Depuis le début de la pandémie, le médecin généraliste n’a quasiment jamais été consulté sur la bonne marche à suivre et la prise en charge de ce nouveau fléau. Il aurait pourtant eu bien des choses à dire, en somme…
Mais on a préféré faire appel à d’éminents virologues, infectiologues, géographes, épidémiologistes de tous bords pour gérer la crise. Le problème est que ces scientifiques n’ont le plus souvent aucun sens pratique puisque leur rôle consiste à proposer des solutions, non à les appliquer ! Alors, à tort ou à raison, le généraliste a subi et exécuté, en bon petit soldat de la médecine, tout ce qu’on lui demandait. Sa charge de travail en a été démultipliée. Elle a littéralement explosé sous le poids d’une paperasserie administrative et d’une gestion informatique écrasantes. En plus du suivi habituel de ses patients, le médecin traitant s’est vu affublé d’une série de tâches qui, le plus souvent, ne relève pas de ses attributions. Le gouvernement a voulu faire des médecins de terrain des hommes à tout faire, exécutant sans sourciller, une flopée de tâches administratives supplémentaires pour lesquelles les logiciels informatiques n’ont cessé d’évoluer et d’être upgradés à une vitesse sidérante. Mais nous ne sommes ni des gratte-papiers, ni des informaticiens ! En plus de notre charge de travail quotidienne, il a donc fallu se tenir au courant et se former, le plus souvent sans l’aide de personne, aux évolutions constantes de nos programmes médicaux pour répondre à des demandes incessantes qui n’auraient, en fait, pas dû passer par nous :- Documents « e-Form » pour tests PCR. Les motifs n’ayant souvent aucun lien avec notre profession : voyage en avion, retour de vacances, présence à des événements de masse, enfants non-vaccinés pour leur club sportif… Sans compter les « mises en quarantaine » pour tests positifs qui en découlent et les contrôles ultérieurs!
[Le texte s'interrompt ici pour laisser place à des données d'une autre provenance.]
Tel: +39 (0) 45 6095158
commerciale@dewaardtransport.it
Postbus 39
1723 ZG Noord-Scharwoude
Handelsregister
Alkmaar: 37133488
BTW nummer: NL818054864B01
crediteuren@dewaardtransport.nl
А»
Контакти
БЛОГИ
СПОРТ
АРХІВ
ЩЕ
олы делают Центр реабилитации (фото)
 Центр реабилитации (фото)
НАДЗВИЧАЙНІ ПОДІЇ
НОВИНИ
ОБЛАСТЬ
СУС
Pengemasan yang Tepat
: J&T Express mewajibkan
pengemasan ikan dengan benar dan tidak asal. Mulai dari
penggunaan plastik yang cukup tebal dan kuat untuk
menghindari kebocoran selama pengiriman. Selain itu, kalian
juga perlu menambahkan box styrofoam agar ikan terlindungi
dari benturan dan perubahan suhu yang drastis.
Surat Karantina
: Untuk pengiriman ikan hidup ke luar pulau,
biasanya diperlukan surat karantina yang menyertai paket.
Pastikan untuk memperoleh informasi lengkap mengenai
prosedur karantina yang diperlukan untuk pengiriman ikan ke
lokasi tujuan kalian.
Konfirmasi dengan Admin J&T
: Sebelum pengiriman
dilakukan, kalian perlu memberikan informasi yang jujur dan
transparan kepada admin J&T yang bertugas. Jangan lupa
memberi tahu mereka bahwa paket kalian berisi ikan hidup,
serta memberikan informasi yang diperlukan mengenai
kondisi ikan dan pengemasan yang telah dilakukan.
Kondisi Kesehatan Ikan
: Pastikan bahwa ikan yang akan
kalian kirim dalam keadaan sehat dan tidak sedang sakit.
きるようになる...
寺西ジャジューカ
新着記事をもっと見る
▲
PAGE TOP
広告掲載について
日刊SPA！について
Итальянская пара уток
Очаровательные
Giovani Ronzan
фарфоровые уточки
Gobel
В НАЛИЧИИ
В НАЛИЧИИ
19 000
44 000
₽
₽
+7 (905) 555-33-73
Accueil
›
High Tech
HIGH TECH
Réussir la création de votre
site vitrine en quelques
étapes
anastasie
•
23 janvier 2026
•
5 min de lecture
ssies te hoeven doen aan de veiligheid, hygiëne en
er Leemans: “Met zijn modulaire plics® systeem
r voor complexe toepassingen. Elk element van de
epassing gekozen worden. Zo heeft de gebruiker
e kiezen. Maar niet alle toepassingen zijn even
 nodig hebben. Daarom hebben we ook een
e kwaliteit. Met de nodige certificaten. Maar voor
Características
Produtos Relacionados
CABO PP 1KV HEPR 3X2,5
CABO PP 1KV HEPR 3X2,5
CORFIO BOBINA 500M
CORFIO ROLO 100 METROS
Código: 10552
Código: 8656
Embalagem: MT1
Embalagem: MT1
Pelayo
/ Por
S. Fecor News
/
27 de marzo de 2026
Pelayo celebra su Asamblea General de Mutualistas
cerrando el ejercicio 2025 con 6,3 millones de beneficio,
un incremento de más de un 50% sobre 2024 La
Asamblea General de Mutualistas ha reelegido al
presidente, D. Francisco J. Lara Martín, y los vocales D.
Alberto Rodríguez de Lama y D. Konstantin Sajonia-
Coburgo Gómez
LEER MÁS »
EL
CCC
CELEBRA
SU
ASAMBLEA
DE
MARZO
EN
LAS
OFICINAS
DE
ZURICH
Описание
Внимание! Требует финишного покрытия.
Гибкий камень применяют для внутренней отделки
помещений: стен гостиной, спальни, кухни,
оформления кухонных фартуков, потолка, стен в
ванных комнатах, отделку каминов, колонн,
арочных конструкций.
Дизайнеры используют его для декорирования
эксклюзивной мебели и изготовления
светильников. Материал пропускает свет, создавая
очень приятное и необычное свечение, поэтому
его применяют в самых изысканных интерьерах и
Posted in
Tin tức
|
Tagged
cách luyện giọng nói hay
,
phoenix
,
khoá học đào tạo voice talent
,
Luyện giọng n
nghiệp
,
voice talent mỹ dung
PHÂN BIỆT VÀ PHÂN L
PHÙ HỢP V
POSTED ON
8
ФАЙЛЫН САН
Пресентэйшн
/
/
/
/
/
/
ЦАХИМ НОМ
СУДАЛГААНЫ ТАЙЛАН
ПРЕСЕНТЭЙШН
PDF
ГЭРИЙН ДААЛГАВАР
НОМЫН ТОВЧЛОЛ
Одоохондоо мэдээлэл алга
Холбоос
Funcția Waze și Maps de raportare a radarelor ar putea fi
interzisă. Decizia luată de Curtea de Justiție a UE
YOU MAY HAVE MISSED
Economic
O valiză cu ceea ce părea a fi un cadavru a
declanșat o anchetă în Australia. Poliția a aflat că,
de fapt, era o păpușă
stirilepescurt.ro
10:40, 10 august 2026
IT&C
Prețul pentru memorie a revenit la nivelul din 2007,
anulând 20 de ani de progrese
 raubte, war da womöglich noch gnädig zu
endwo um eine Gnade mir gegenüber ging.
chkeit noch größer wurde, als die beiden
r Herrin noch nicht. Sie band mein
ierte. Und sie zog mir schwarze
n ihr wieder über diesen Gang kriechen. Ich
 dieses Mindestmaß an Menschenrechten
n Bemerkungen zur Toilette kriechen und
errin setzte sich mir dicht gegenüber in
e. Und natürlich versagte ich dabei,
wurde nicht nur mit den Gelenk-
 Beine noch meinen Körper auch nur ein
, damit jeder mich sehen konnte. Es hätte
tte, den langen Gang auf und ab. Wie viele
- La délivrance et/ou la mise en ligne des Covid Safe Tickets. Beaucoup de nos patients plus âgés, pourtant de bonne volonté, ont bien du mal à s’adapter et à se procurer le graal qui leur permettra de circuler et de vivre. Ils n’ont ni lecteur de carte eID, ni appli Itsme leur permettant de s’identifier. Résultats des courses c’est chez nous qu’ils reviennent, car bien entendu on leur a soufflé très fort au creux de l’oreille, que seul leur généraliste pouvait les aider. Combien d’applications CovidSafe n’ai-je pas téléchargées sur les smartphones de mes patients ? Combien de Certificats Numériques Européens n’ai-je pas imprimés ?
- La régularisation des vaccins ayant été faits à l’étranger nécessite, ni plus ni moins, le passage par 3 programmes différents : « vaccinnet.be » pour l’enregistrement des doses avec leur numéro de lot ; « Helena » pour émettre un code numérique ou QR code pour ceux n’ayant ni carte d’identité belge, ni Itsme et « ma santé.be » pour imprimer le document final.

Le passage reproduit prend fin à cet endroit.